Extracted records

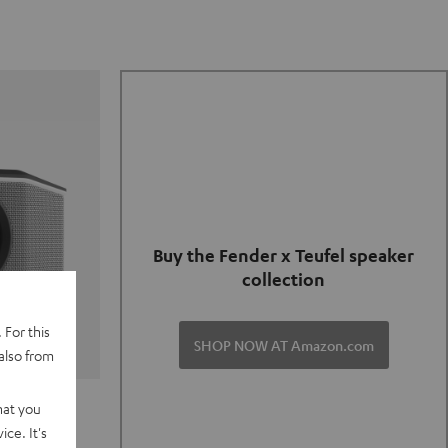
Buy the Fender x Teufel speaker
collection
 For this
SHOP NOW AT Amazon.com
also from
TER GO 2
hat you
ce. It's
of and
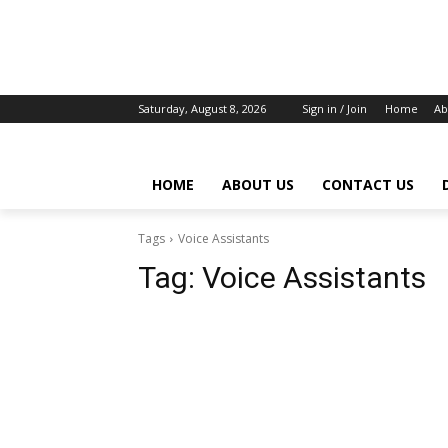
Saturday, August 8, 2026
Sign in / Join
Home
Ab
HOME
ABOUT US
CONTACT US
Tags
Voice Assistants
Tag:
Voice Assistants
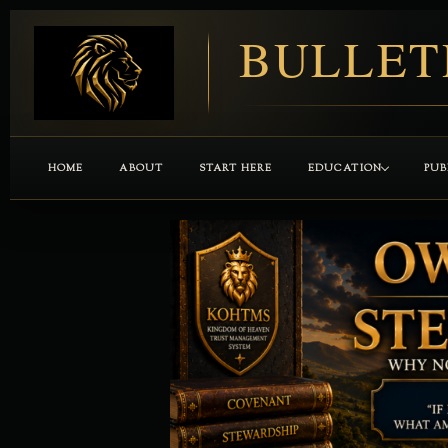
BULLET
HOME
ABOUT
START HERE
EDUCATION
PUB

** WHAT THIS TASK INVOLVES **
All the lines above must be written out exactly, without a single picture.

** SOLUTION **
Buy the Fender x Teufel speaker
collection
 For this
SHOP NOW AT Amazon.com
also from
TER GO 2
hat you
ce. It's
of and
Saturday, August 8, 2026
Sign in / Join
Home
Ab
HOME
ABOUT US
CONTACT US
Tags
Voice Assistants
Tag:
Voice Assistants
BULLET
HOME
ABOUT
START HERE
EDUCATION
PUB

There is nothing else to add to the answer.